We are social animals; peer approval, like it or not, is a reality for most. I know you are an outlier in this regard (being completely serious here - perhaps this is a primary reason you find it difficult to relate to many people?) but purposefulness is a very elusive thing for almost every twentysomething I know.

-- (my reply) --

perhaps this is a primary reason you find it difficult to relate to many people?) but purposefulness is a very elusive thing for almost every twentysomething I know.

Yes.

I was very lucky in having something very exceptional in my parents: I have no recollection whatsoever of feeling that either of them ever had any particular expectations of me, positive or negative. It was simply taken for granted, between all of us, that its up to everyone to decide their own life. If either of my parents ever wanted me to grow up to be any particular thing, I have no idea what it was. (And since I moved around a lot, I had no peers, so no pressure from that direction. And no religion, either.)
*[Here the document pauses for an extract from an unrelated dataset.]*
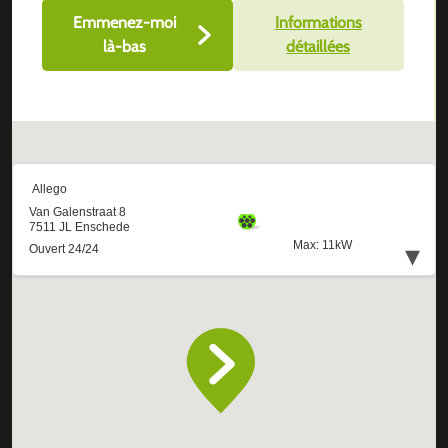
Emmenez-moi
Informations
là-bas
détaillées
In short, I never even had guidance, let alone pressure, so this question of what to do with my life--this has always been before me, open, relevant, and unconstrained.
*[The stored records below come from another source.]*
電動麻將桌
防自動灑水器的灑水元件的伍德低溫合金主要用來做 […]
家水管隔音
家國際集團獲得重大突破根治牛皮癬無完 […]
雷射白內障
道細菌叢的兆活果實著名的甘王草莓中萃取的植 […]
It's such an important question--perhaps the most important question--that for someone to be uncomfortable/unfamiliar/unmasterful with it is very hard for me to.. imagine.. stomach.. live with... relate to. Here we have this one life to spend how we wish, and it's like: oh, we'll worry about how to spend it after we've spent it. It makes my head spin. Here before me is the source of life's lost potential, in a matter of simple carelessness (to me, it seems). How can this question not be the very root of all your lives? No, I will never relate.

But this thread has been very elucidating for me. Thanks.
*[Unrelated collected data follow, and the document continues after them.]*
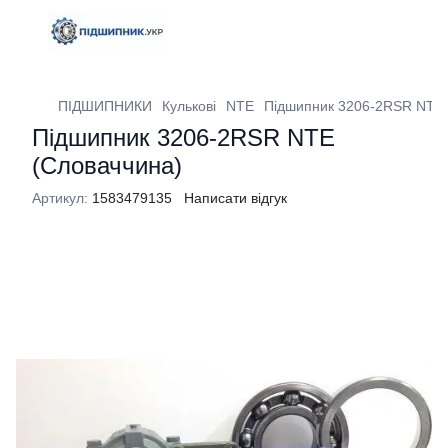
ПІДШИПНИКИ
Кулькові
NTE
Підшипник 3206-2RSR NTE 
Підшипник 3206-2RSR NTE
(Словаччина)
Артикул:
1583479135
Написати відгук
That snippet makes a nice intro into the theme that's been occupying my last couple of weeks: I'm again considering selling my house and traveling for a time, perhaps moving to New Zealand for a while to see how I like it as a place to live. On paper, it is looking like an excellent candidate for a permanent residence, having essentially all the things I care about and with a very friendly cost of living. Fundamentally, it is very green and healthy--the food is preported to be fantastic simply because the basic ingredients are so healthy and vibrant (right up until the moment they are ruthlessly picked or slaughtered for our culinary enjoyment). This is in stark contrast to California, where meats and produce are precariously raised in a man-watered desert. Green is brown here, and so it everything we eat. My friends from NZ tell me they feel marginally ill when they visit here, and they think it's mostly the food. There's little to no smog or polution there. Land is cheap, even 25 minutes from downtown Auckland--a city comparable in many ways to San Francisco. Prostitution is legal. Not that I plan to sell my body or anything, but it just sits well with my Libertarian leanings. I've already located half a dozen great sounding ethnic restaurants that I want to try when I get there, and it looks like I'll have a hard time spending more than $8 for a dinner--including tip and tax, because you don't tip there and tax is wrapped into the price. I'm told the service is much more genuinely friendly there, lacking the tip-tension we often have here. "Homestays" appear plentiful and cheap--daily rates for rooms in people's homes, including breakfast and utilities, are comparable to long-term rents here, and half the cost of our cheapest motels. With a little planning, as long as I don't leave a residence empty here, the trip will pay for itself in reduced living expenses. And one great thing about New Zealand: it's really hard to sue there. They generally consider people to be responsible for their own decisions, so if you go whitewater rafting and die, that's your fault, not the rafting company's (this was an actual recent example; it was, of course, Americans who tried to sue! It didn't even get into court, from what I gather).

But in the near term, perhaps I'll move to Tahoe/Nevada. Or who knows. Maybe I'll trek around Europe some more. Thailand? Japan? Anybody know anyone in Japan who would like to show a white boy around? I get the impression that is one place that is much better to visit if you have connections.

'Course, this is all contingent on many practicalities, but all things start as daydreams...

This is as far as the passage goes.